When skies are clear, you can see the Cayos Cochinos, or Hog Islands, off the north coast of Honduras -- that's how close to the mainland they are. Thirty kilometers (19 miles) northeast of La Ceiba, these two small islands, 13 coral cays, and a few tiny sandbars -- almost all privately owned -- are as close to paradise as one could imagine. The two main islands, Cayo Menor and Cayo Mayor/Grande, are home to just one luxury eco-resort, a few private homes, a research station, and one small Garífuna community. That's it. If isolation is what you want, then look no further. The vibe here is highly similar to the laidback San Blas Islands off the coast of Panama.
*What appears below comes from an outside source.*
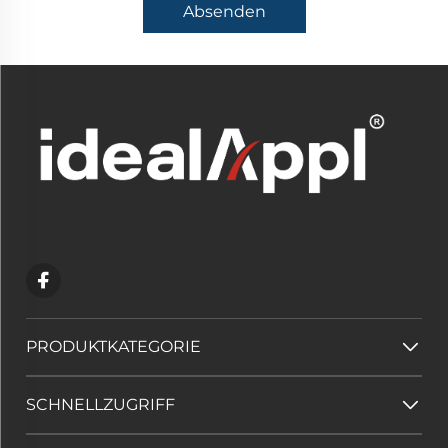
Absenden
PRODUKTKATEGORIE
SCHNELLZUGRIFF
The coral reefs surrounding the islands are some of the most undisturbed on the Mesoamerican Barrier Reef System and were designated as a Marine Protected Area in 1993 and a Marine Natural Monument in 2003. No commercial fishing is allowed in the 489-sq.-km (189-sq.-mile) reserve, and rules are strictly enforced, which has allowed the reefs and the fish that live on them to flourish. Wildlife on the land -- which is also protected -- includes pink boa constrictors, iguanas, sea turtles, and tropical birds, among other amphibians and reptiles. The islands were actually named, at least as legends go, because pirates planted hogs there for a convenient food supply during their travels.